Subskrybuj, aby otrzymywać powiadomienia na temat nowych wpisów:

Nowe kanały informacyjne WAF

2022-07-07

3 min czytania
Ten post jest również dostępny w następujących językach: English, 繁體中文, Español, Рyсский i 简体中文.

Cloudflare rozszerza możliwości analizy zagrożeń naszej zapory aplikacji internetowej (WAF), dodając cztery zarządzane listy adresów IP, które można wykorzystywać w ramach dowolnej niestandardowej reguły zapory.

New WAF intelligence feeds

Listy zarządzane są tworzone i utrzymywane przez Cloudflare. Budujemy je na podstawie dotyczących zagrożeń informacji, uzyskiwanych na podstawie analizy wzorców i trendów w Internecie. Klienci Enterprise mogą już korzystać z listy otwartych serwerów proxy SOCKS (powstałej w marcu 2021 roku), do której dziś dołączają cztery kolejne listy adresów IP: VPN, botnety i serwery dowodzenia, złośliwe oprogramowanie, anonimizatory.

Aby sprawdzić, jakie reguły są dostępne w ramach Twojego planu, przejdź do Manage Account → Configuration → Lists.

You can check what rules are available in your plan by navigating to Manage Account -> Configuration -> Lists.

Klienci mogą posługiwać się tymi listami, tworząc niestandardową regułę zapory lub włączając zaawansowane ograniczenie przepustowości. Można na przykład zablokować wszelki ruch generowany przez adresy IP, które klasyfikujemy jako sieci VPN, albo ograniczyć prędkość ruchu generowanego przez wszystkie anonimizatory. Wystarczy włączyć zarządzane listy adresów IP w potężny konstruktor reguł zapory. Oczywiście klienci mogą również korzystać z własnych niestandardowych list adresów IP.

Zarządzane listy adresów IP można wykorzystywać w regułach WAF do zarządzania ruchem przychodzącym z tych adresów.

Managed IP Lists can be used in WAF rules to manage incoming traffic from these IPs.
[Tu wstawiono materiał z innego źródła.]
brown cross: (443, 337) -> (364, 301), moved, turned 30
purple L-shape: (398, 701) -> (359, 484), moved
Skąd pochodzą kanały informacyjne?

Listy bazują na generowanych przez Cloudflare kanałach zagrożeń, które są dostępne jako listy adresów IP, co umożliwia bezpośrednią konsumpcję przez WAF. Każdy adres IP jest klasyfikowany poprzez połączenie danych z otwartych źródeł oraz analizę zachowania każdego adresu IP, w czym bardzo pomocna jest skala i zasięg sieci Cloudflare. Po dodaniu adresu IP do jednego z kanałów weryfikujemy jego klasyfikację, przesyłamy tę informację do naszych systemów bezpieczeństwa i udostępniamy ją naszym klientom w postaci zarządzanej listy adresów IP. Zawartość każdej listy jest aktualizowana wiele razy w ciągu dnia.
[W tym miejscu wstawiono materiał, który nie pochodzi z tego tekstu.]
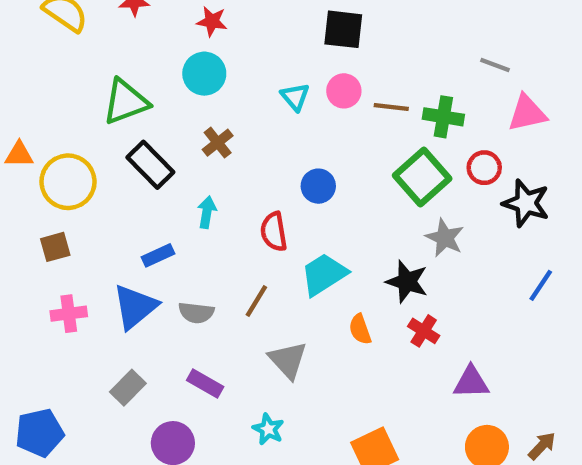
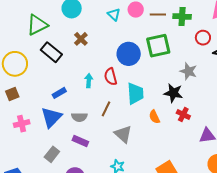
green square: (422, 177) -> (158, 46), moved, turned 35
blue circle: (318, 186) -> (129, 54), size x1.5
cyan arrow: (207, 212) -> (89, 81), moved
cyan trapezoid: (324, 274) -> (135, 94), turned 125
purple rectangle: (205, 384) -> (80, 141), moved

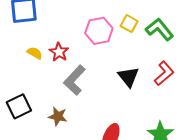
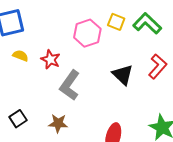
yellow semicircle: (35, 53) -> (20, 56), moved
black square: (19, 106) -> (18, 119), size x0.7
Oprócz generowania klasyfikacji adresów IP na podstawie wewnętrznych danych Cloudflare selekcjonujemy i łączymy kilka źródeł danych, które według nas zapewniają wiarygodny obraz aktywnych zagrożeń bezpieczeństwa i mają niewiele wyników fałszywie dodatnich. W obecnych warunkach adres IP należący do dostawcy chmury może jednego dnia rozpowszechniać złośliwe oprogramowanie, a następnego okazać się dla Twojej firmy krytycznym zasobem.
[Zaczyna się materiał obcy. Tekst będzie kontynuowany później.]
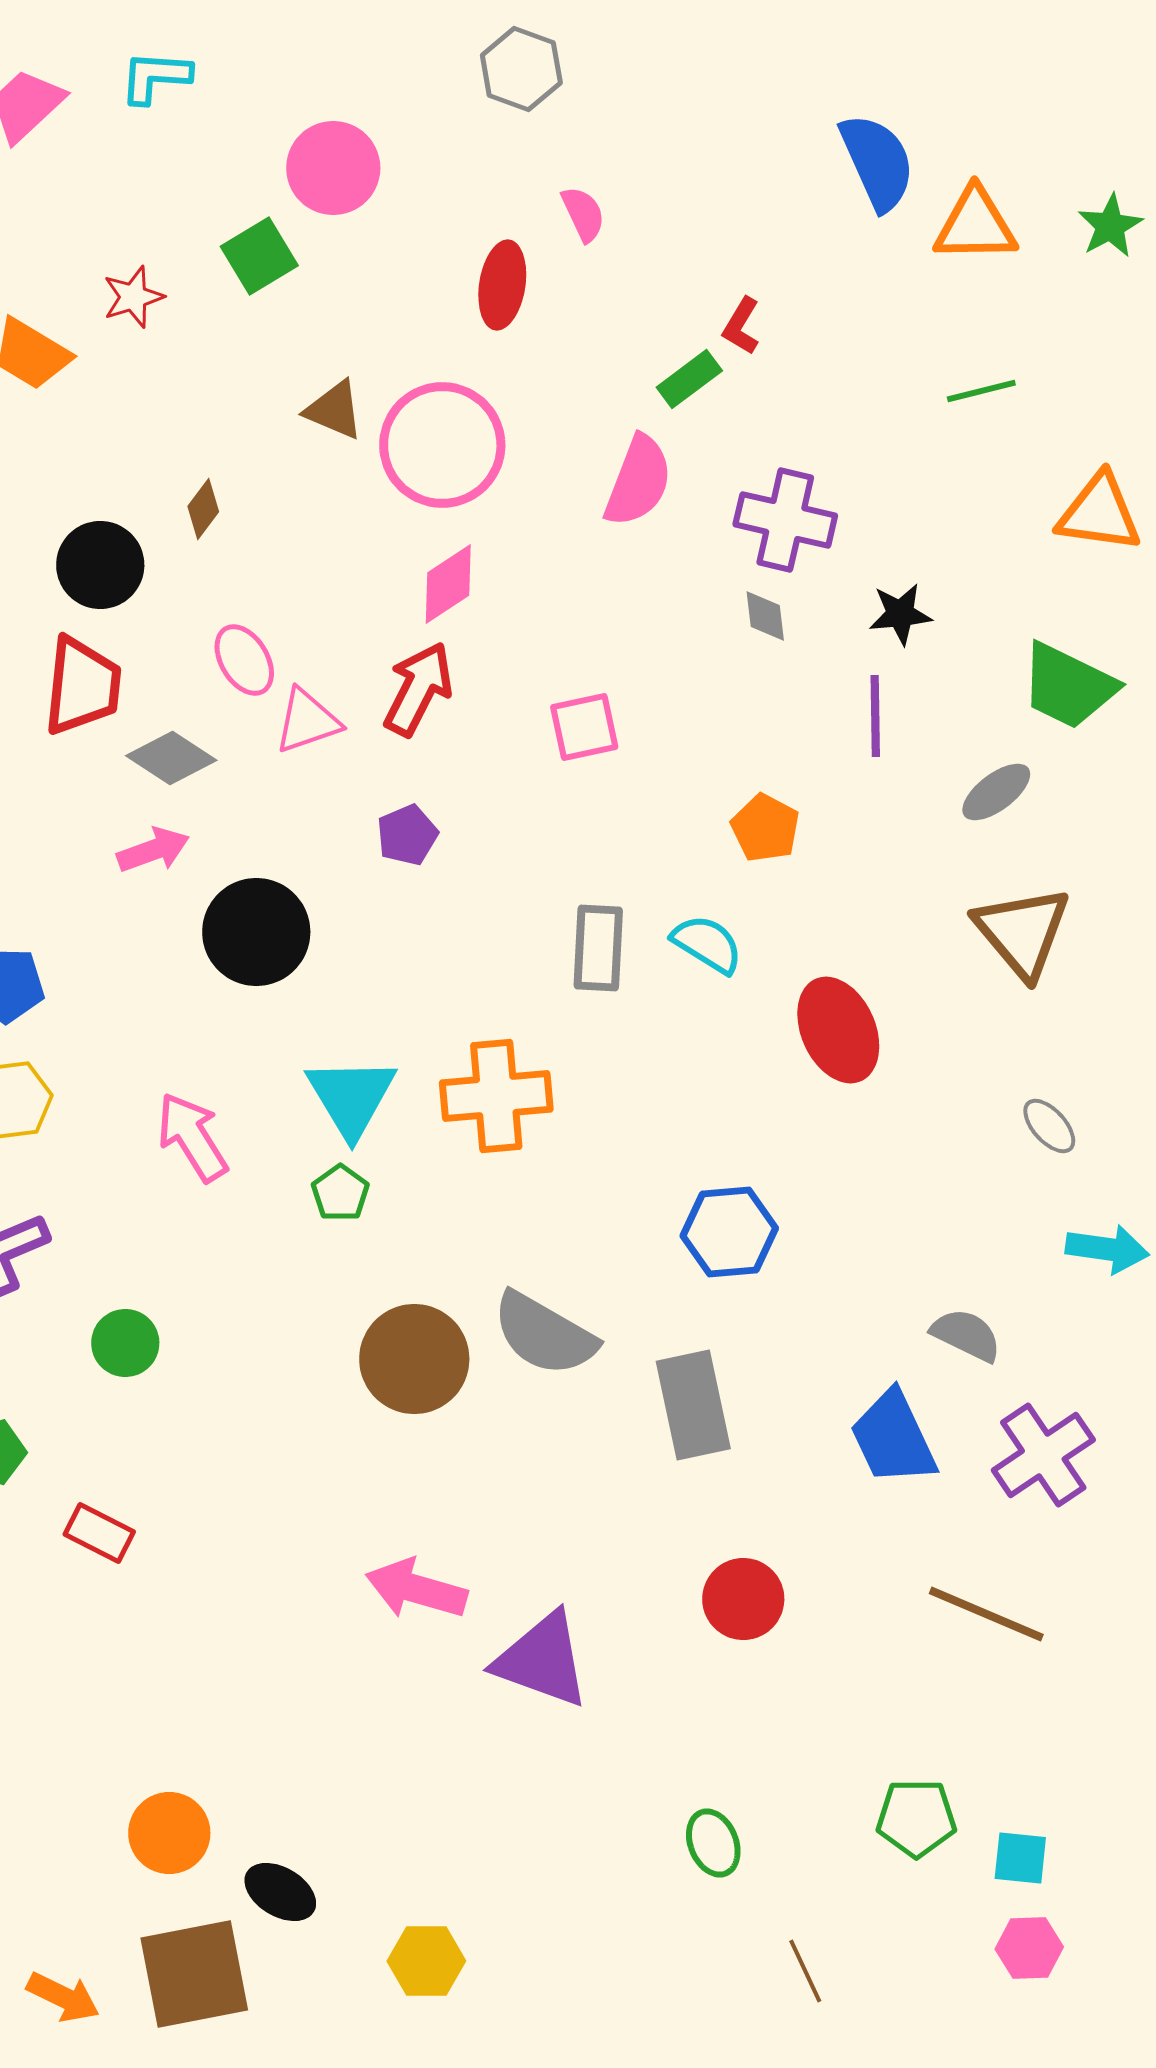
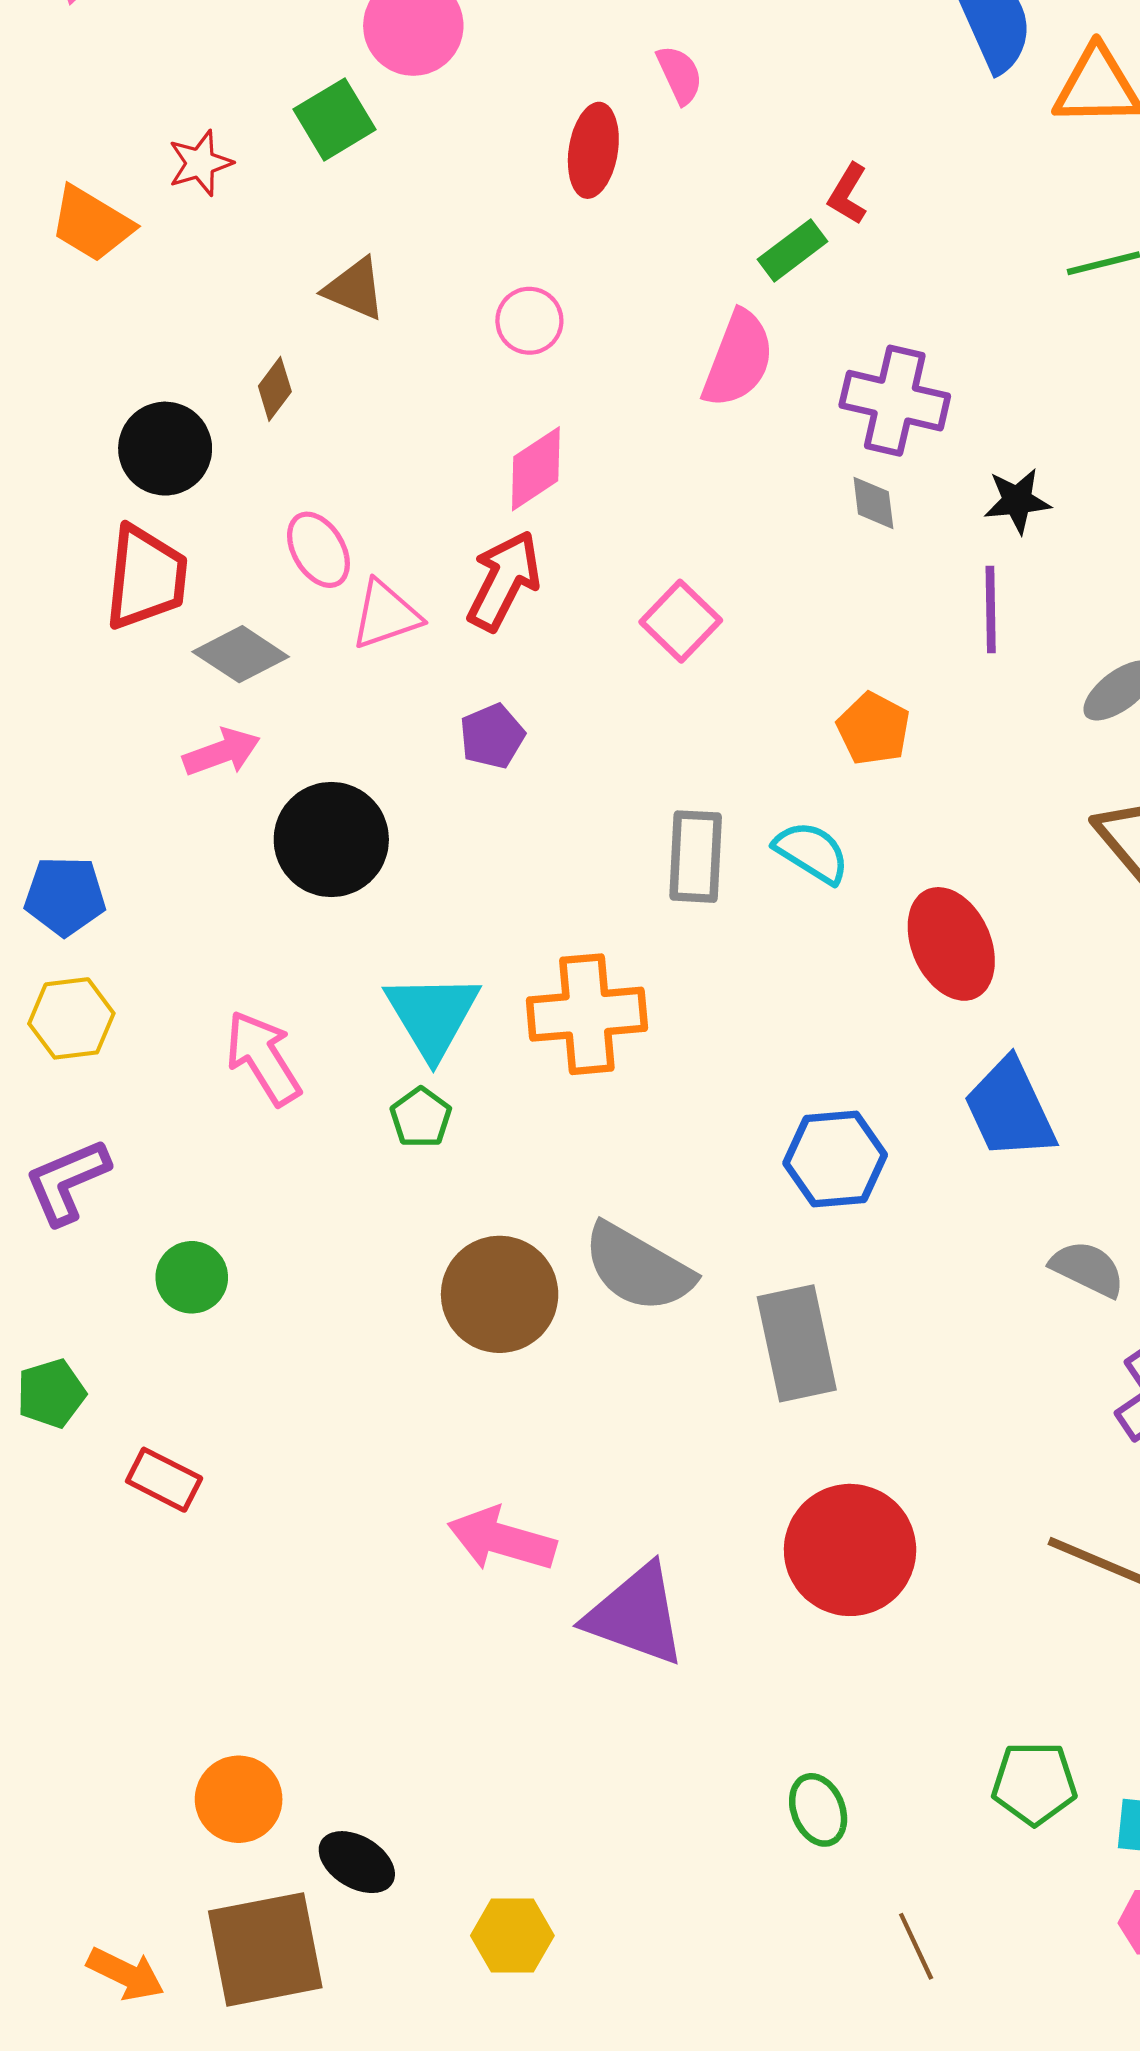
brown triangle: (334, 410) -> (355, 289), moved
pink circle: (442, 445) -> (529, 321), size x0.5
pink square: (584, 727) -> (681, 621), turned -34
blue trapezoid: (893, 1438) -> (1010, 1109), moved
red circle: (743, 1599) -> (850, 1550), size x1.5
Niektóre klasyfikacje adresów IP to ogólnodostępne dane ze źródeł typu OSINT, na przykład węzły wyjściowe sieci Tor. Cloudflare integruje je w listę anonimizatorów za Ciebie, dzięki czemu nie musisz integrować tej listy w każdy zasób w swojej sieci. Inne klasyfikacje są wyznaczane lub weryfikowane z użyciem różnorakich technik DNS, takich jak wyszukiwanie, wyszukiwanie rekordów PTR czy obserwacja pasywnych DNS z sieci Cloudflare.

Nasze listy skupiające się na złośliwym oprogramowaniu i serwerach dowodzenia są generowane dzięki wyselekcjonowanym partnerstwom. Wybierając partnerów, bierzemy pod uwagę między innymi źródła danych identyfikujące zagrożenia bezpieczeństwa, z którymi nie są powiązane rekordy DNS.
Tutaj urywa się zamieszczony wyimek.